In common practice the solid fuel is fed by gravity through large chutes, steeply mounted and having a cross section of about 500 mm square, from a hopper and/or conveyor system above, to the lower portion of the boiler just above the grate or fluidized bed. There are typically multiple chutes penetrating a wall or walls of the boiler. A solid fuel distributor is often integral with and at the bottom of the chute, right at the interface with the boiler wall. Mechanical distributors and pneumatic distributors are commonly used. Grate type boilers generally require some type of fuel distribution whereas fluidized bed boilers can be run without them as the fluidized bed can distribute the fuel, albeit inefficiently. Typically, the fuel slides down the chute and enters the boiler with high residual moisture content (up to 50% or more). The water in the fuel inhibits the combustion in the furnace, often requiring the continual use of supplemental fossil fuels to provide additional heat to compensate for the moisture. It is also very common for the load rate on these boilers to change frequently in reaction to changing steam demands. Inconsistent and high moisture content of the fuels makes it difficult for the boiler to respond effectively to the required load changes. This requires, again, the use of supplemental fossil fuels to improve the response of the boiler to load rate changes. Fossil fuels are typically used to start these boilers but continual use of fossil fuels is extremely expensive. Fluidized beds can help to compensate for varying moisture contents and load rates because they act as heat sinks, but they can have significant operational and mechanical problems such as sand sintering and sand erosion and they require a sand reclamation system. There is great demand for a simple means to dry solid fuels so that they are delivered to the boiler combustion chamber ready to burn. Such a system is preferably inexpensive to install and operate, reliable, effective, and safe. Various embodiments of the present invention, described below, address one or more of these challenges and provide one or more, and preferably all of these advantages.

SUMMARY OF THE INVENTION

It is an object of the invention to provide an efficient, robust means to reduce the moisture content of solid fuels so that they are delivered to the boiler combustion in a better condition to burn.

Embodiments of the invention dry fuel as it is being provided to the boiler through a delivery chute. In one embodiment, hot gases are drawn through the chute to dry the fuel as it is coming down the chute toward the combustion zone. In another embodiment, the fuel is dried by exposing it to the combustion zone environment as the fuel is being delivered.
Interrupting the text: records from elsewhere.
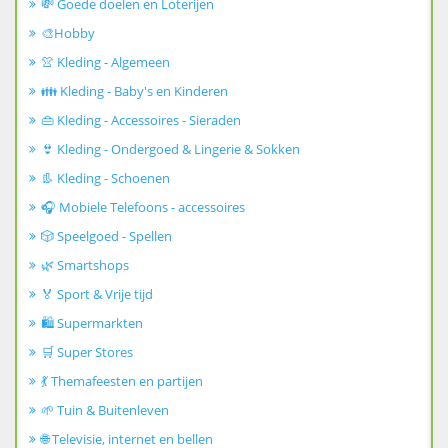
💸 Goede doelen en Loterijen
🎨Hobby
👚 Kleding - Algemeen
👪 Kleding - Baby's en Kinderen
👜 Kleding - Accessoires - Sieraden
👙 Kleding - Ondergoed & Lingerie & Sokken
👢 Kleding - Schoenen
🎧 Mobiele Telefoons - accessoires
🎲 Speelgoed - Spellen
🌿 Smartshops
🏅 Sport & Vrije tijd
🛍️ Supermarkten
🛒 Super Stores
💃 Themafeesten en partijen
🌱 Tuin & Buitenleven
🌐 Televisie, internet en bellen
The foregoing has outlined rather broadly the features and technical advantages of the present invention in order that the detailed description of the invention that follows may be better understood. Additional features and advantages of the invention will be described hereinafter. It should be appreciated by those skilled in the art that the conception and specific embodiments disclosed may be readily utilized as a basis for modifying or designing other structures for carrying out the same purposes of the present invention. It should also be realized by those skilled in the art that such equivalent constructions do not depart from the spirit and scope of the invention as set forth in the appended claims.

BRIEF DESCRIPTION OF THE DRAWINGS

For a more through understanding of the present invention, and advantages thereof, reference is now made to the following descriptions taken in conjunction with the accompanying drawings, in which:

FIG. 1 is a sectional side view elevation of a first embodiment of the invention.

FIG. 2 is a sectional side view elevation of a second embodiment of the invention, in which the fuel is exposed to the interior environment of the combustion chamber as it moves through a portion of the chute.

FIG. 3 is a sectional side view elevation of a third embodiment of the invention that uses a liquid to cool the chute.

To the right of the drawing is the interior of the boiler where the fuel is burned. To the left of the drawing is outside the boiler.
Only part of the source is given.